HC Deb 02 April 1908 vol 187 cc647-8
MR. FIELD (Dublin, St. Patrick)

To ask the Postmaster-General whether he will state the respective numbers of women clerks from each branch of the Post Office in London whose names are noted as desiring transfer to Dublin; and seeing that junior members of such clerks, to the exclusion of their seniors, are about to be transferred to Dublin, will he say whether all future transfers will be regulated according to seniority and equality of efficiency.

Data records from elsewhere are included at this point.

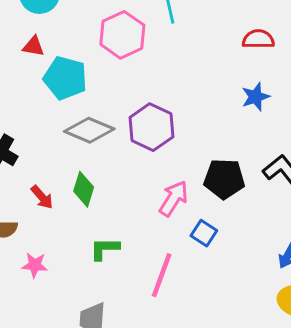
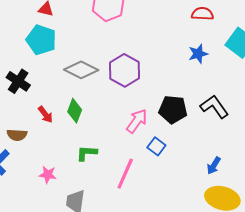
cyan pentagon: (65, 78) -> (41, 40), moved
pink star: (35, 265) -> (48, 175), moved

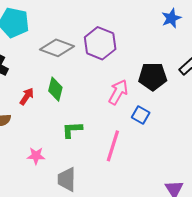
red arrow: (45, 114) -> (27, 96), turned -102

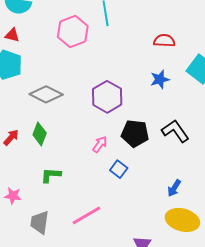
purple hexagon: (100, 43) -> (107, 97), moved
pink arrow: (118, 92) -> (100, 144), size x0.7
pink line: (113, 146) -> (86, 215), moved, turned 36

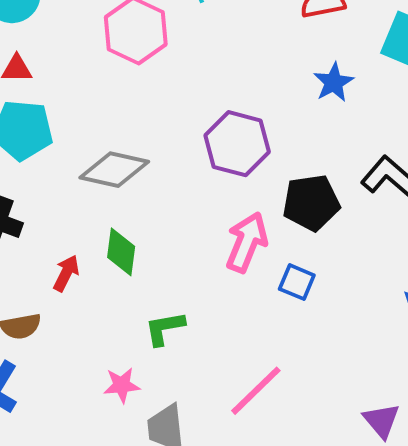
pink arrow: (100, 144) -> (247, 242), size x1.6
pink star: (13, 196) -> (122, 385), moved

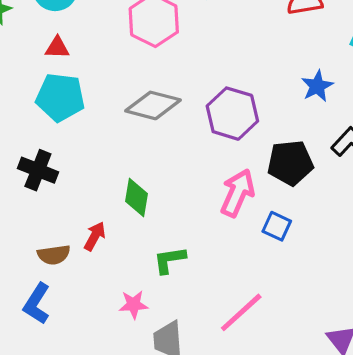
blue star: (334, 82) -> (317, 86), moved
gray diamond: (114, 170) -> (153, 105), moved
red arrow: (66, 273) -> (95, 236), moved

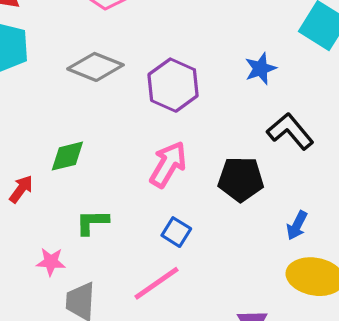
black pentagon: (290, 163) -> (241, 179), moved
green diamond: (136, 198) -> (67, 156), turned 60
blue square: (277, 226) -> (176, 232), moved

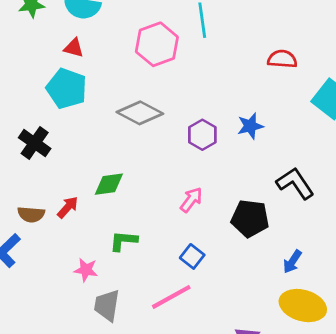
blue star: (261, 69) -> (250, 126), moved
purple hexagon: (173, 85) -> (202, 135), size x0.7
pink arrow: (168, 164) -> (191, 200), size x0.7

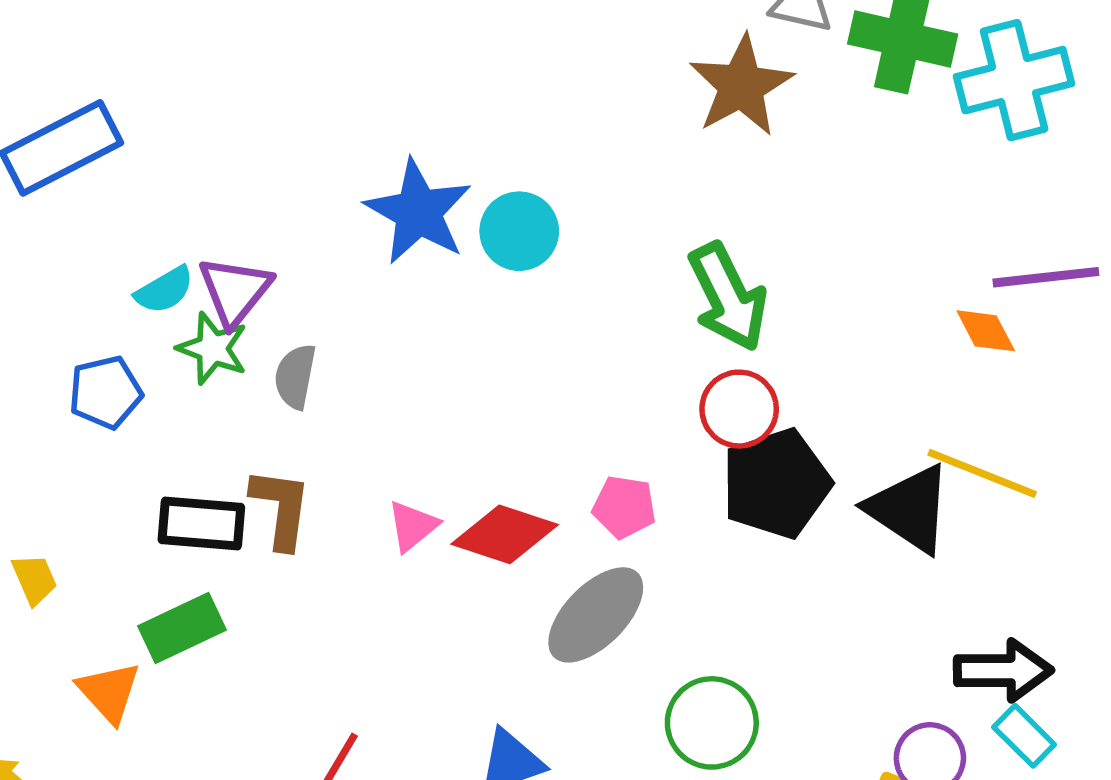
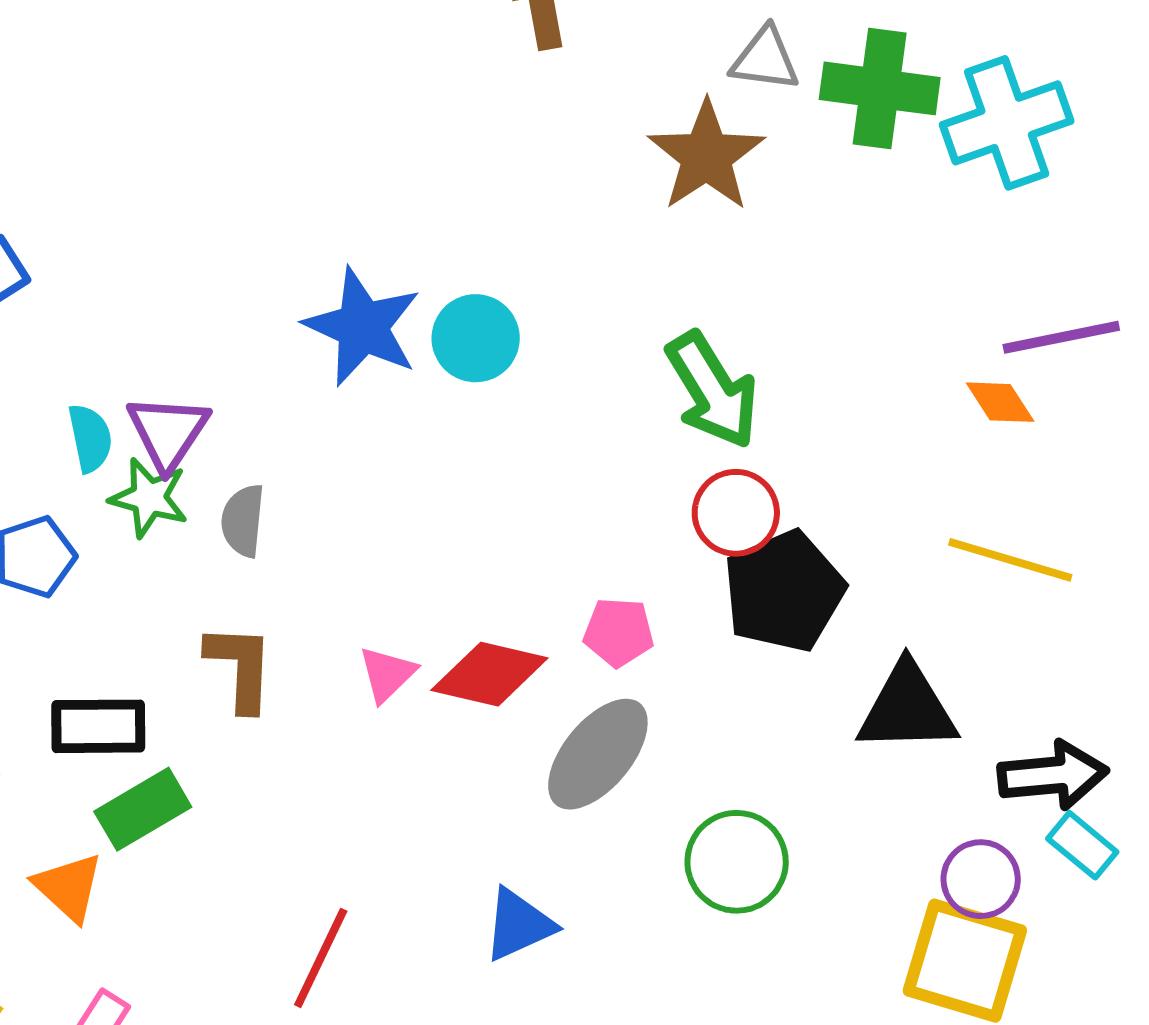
cyan semicircle: (164, 290) -> (90, 438), turned -66
black triangle: (909, 509) -> (907, 708), moved, turned -30
black rectangle: (201, 523) -> (98, 726), moved

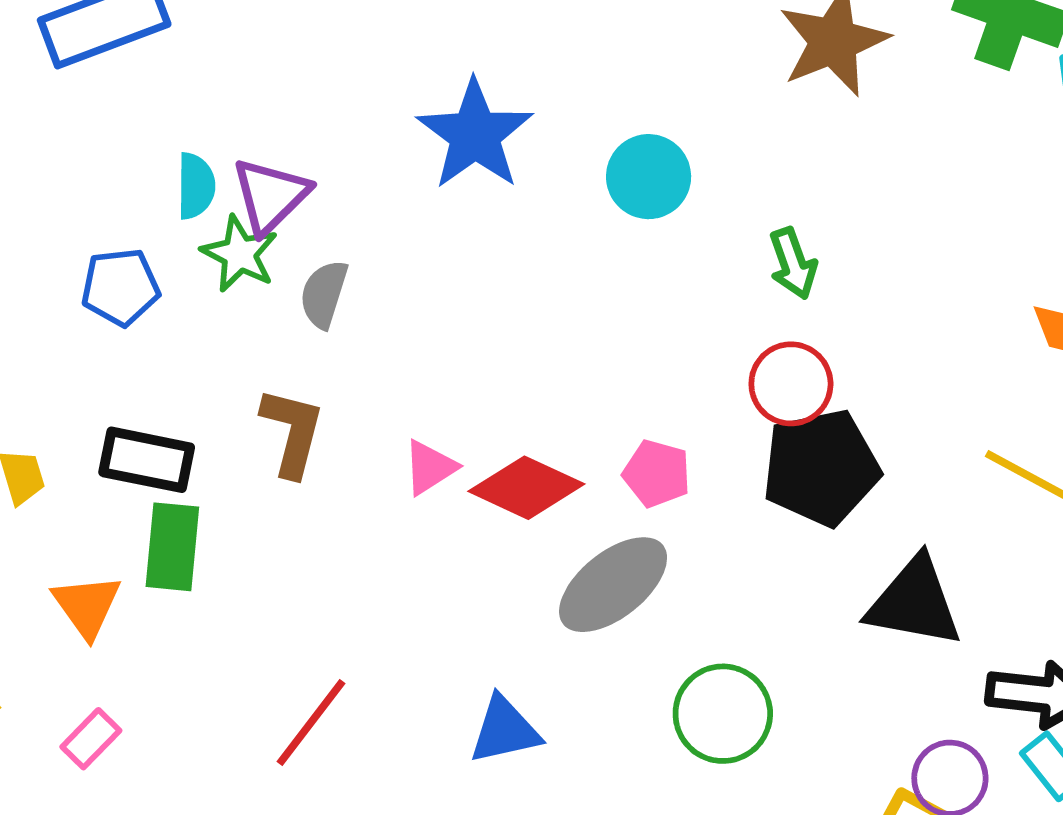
cyan circle: (476, 338) -> (649, 177), moved
green arrow: (712, 390) -> (793, 263), size x0.6
green rectangle: (143, 809) -> (172, 547), turned -66

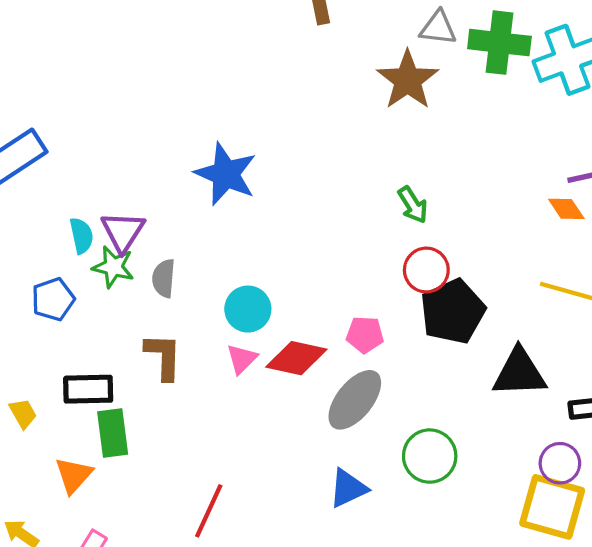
cyan circle: (649, 177) -> (248, 309), moved
orange triangle: (87, 606) -> (74, 475), turned 30
blue triangle: (505, 730) -> (348, 488), moved

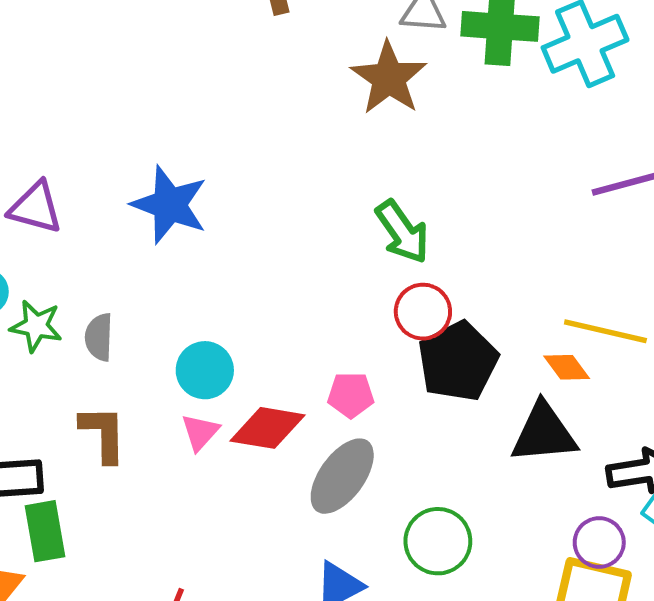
green arrow: (413, 205) -> (402, 232), size x1.4
orange diamond: (566, 209) -> (567, 367), moved
purple triangle: (123, 232) -> (35, 208), moved, turned -45

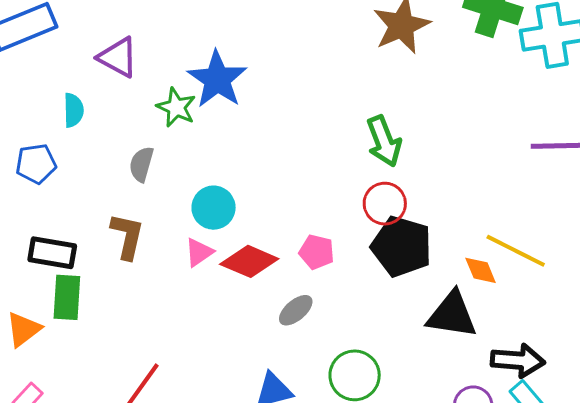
green star: (36, 326) -> (176, 107), moved
black pentagon: (458, 361) -> (402, 246), turned 30
gray ellipse: (342, 476) -> (296, 310), size x0.6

(Answered by Mr. Sydney Buxton.) The total number of women clerks who have applied for transfer to Dublin is fifty-eight, of whom eighteen are employed in the Accountant-General's Department, twenty-nine in the Savings Bank, and eleven in the Money Order Department. Priority of application is the governing factor in the case of transfers.

MR. FIELD

To ask the Postmaster-General whether, seeing that a number of Savings Bank women clerks were asked by the Savings Bank authorities, either privately or officially, sometime before the present Government came into office, if they would serve in Dublin, that the percentages of Irish deposits and withdrawals made through British deposit hooks and vice versa, as worked out by the Savings Bank, either privately or officially, show only one per cent. approximately on the totals, that, apart from the enormous inconvenience to Irish depositors, Ireland loses £30,000 per annum by having the Irish Savings Bank accounts kept in London, that 99 per cent. of the manufactured stuff used in the Post Office in Ireland is not manufactured in Ireland, that clerical work can be as efficiently, and, having regard to the cost of housing accommodation, more economically performed in Dublin than in London, and that it would be more in conformity with Irish ideas if the Irish Savings Bank accounts were kept in Dublin, he will further consider the advisability of transferring the work of keeping these accounts from London to Dublin.

(Answered by Mr. Sydney Buxton.) I am afraid I have nothing to add to the replies I gave my hon. friend on the subject last session.